Record set START
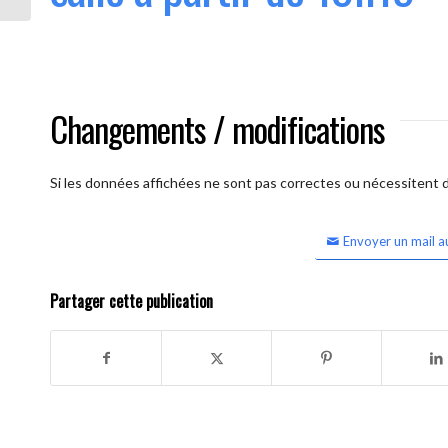
Changements / modifications
Si les données affichées ne sont pas correctes ou nécessitent d'
Envoyer un mail a
Partager cette publication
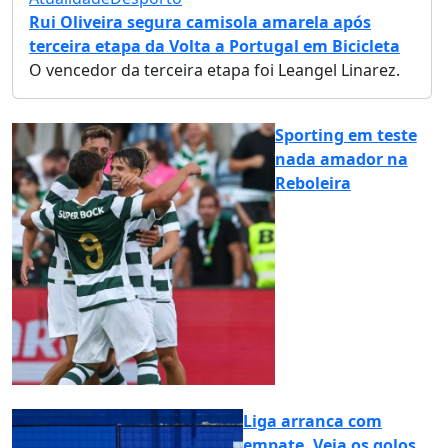
Rui Oliveira segura camisola amarela após
terceira etapa da Volta a Portugal em Bicicleta
O vencedor da terceira etapa foi Leangel Linarez.
Sporting em teste
nada amador na
Reboleira
Liga arranca com
empate. Veja os golos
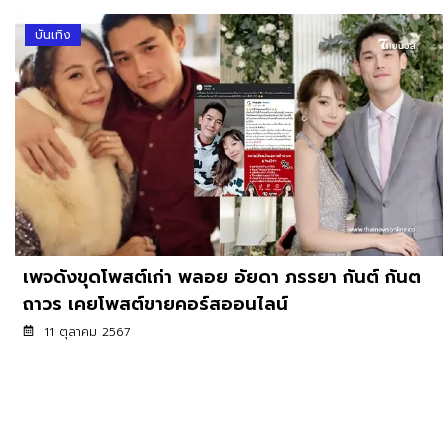
บันเทิง
เพจดังขุดโพสต์เก่า พลอย อัยดา ภรรยา กันต์ กันต
ถาวร เคยโพสต์ขายคอร์สออนไลน์
11 ตุลาคม 2567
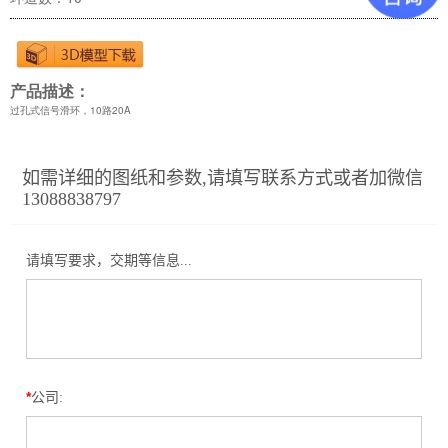
产品描述：
过孔式信号滑环，10路20A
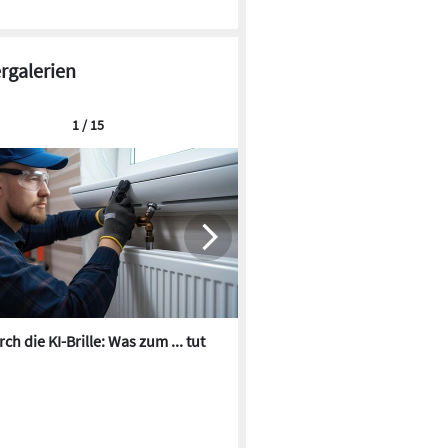
ergalerien
1 / 15
ch die KI-Brille: Was zum ... tut
Die besten KI-Bilder zum Th
Heizungswasser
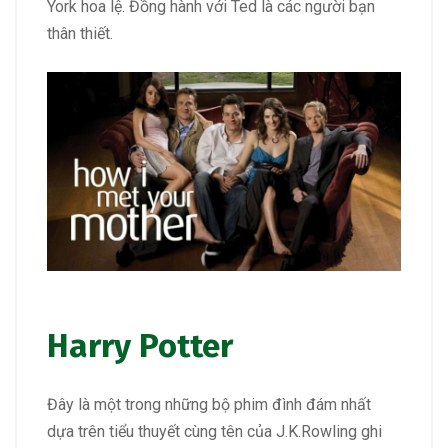
York hoa lệ. Đồng hành với Ted là các người bạn
thân thiết.
Harry Potter
Đây là một trong những bộ phim đình đám nhất
dựa trên tiểu thuyết cùng tên của J.K.Rowling ghi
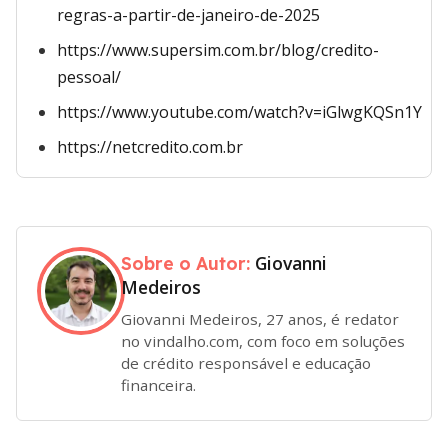
regras-a-partir-de-janeiro-de-2025
https://www.supersim.com.br/blog/credito-
pessoal/
https://www.youtube.com/watch?v=iGlwgKQSn1Y
https://netcredito.com.br
Giovanni
Sobre o Autor:
Medeiros
Giovanni Medeiros, 27 anos, é redator
no vindalho.com, com foco em soluções
de crédito responsável e educação
financeira.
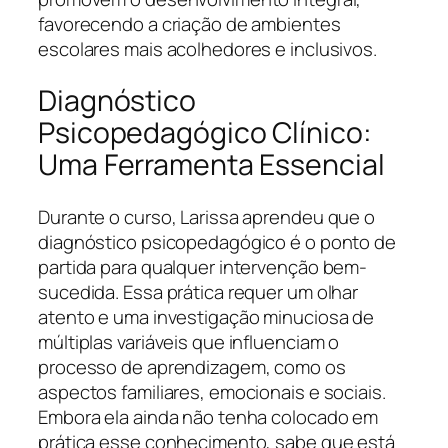
favorecendo a criação de ambientes
escolares mais acolhedores e inclusivos.
Diagnóstico
Psicopedagógico Clínico:
Uma Ferramenta Essencial
Durante o curso, Larissa aprendeu que o
diagnóstico psicopedagógico é o ponto de
partida para qualquer intervenção bem-
sucedida. Essa prática requer um olhar
atento e uma investigação minuciosa de
múltiplas variáveis que influenciam o
processo de aprendizagem, como os
aspectos familiares, emocionais e sociais.
Embora ela ainda não tenha colocado em
prática esse conhecimento, sabe que está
Record set END
#### Work instruction
Copy the lines from the entries above in which the word "etapa" appears.

#### Solution to this task
terceira etapa da Volta a Portugal em Bicicleta
O vencedor da terceira etapa foi Leangel Linarez.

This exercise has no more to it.